• _EXERCISE REQUIREMENTS_
Below are some records; copy each line in them that contains "people".

[Page-level text extractions]
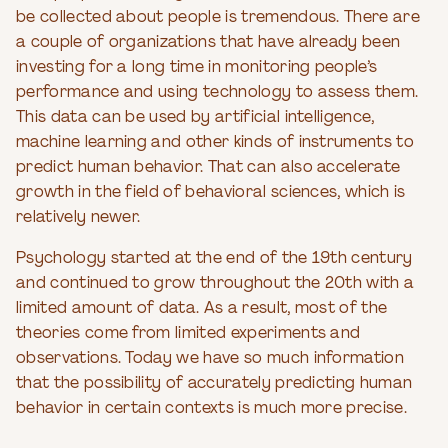
be collected about people is tremendous. There are
a couple of organizations that have already been
investing for a long time in monitoring people’s
performance and using technology to assess them.
This data can be used by artificial intelligence,
machine learning and other kinds of instruments to
predict human behavior. That can also accelerate
growth in the field of behavioral sciences, which is
relatively newer.
Psychology started at the end of the 19th century
and continued to grow throughout the 20th with a
limited amount of data. As a result, most of the
theories come from limited experiments and
observations. Today we have so much information
that the possibility of accurately predicting human
behavior in certain contexts is much more precise.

• _RESULT OF THE TASK_
be collected about people is tremendous. There are
investing for a long time in monitoring people’s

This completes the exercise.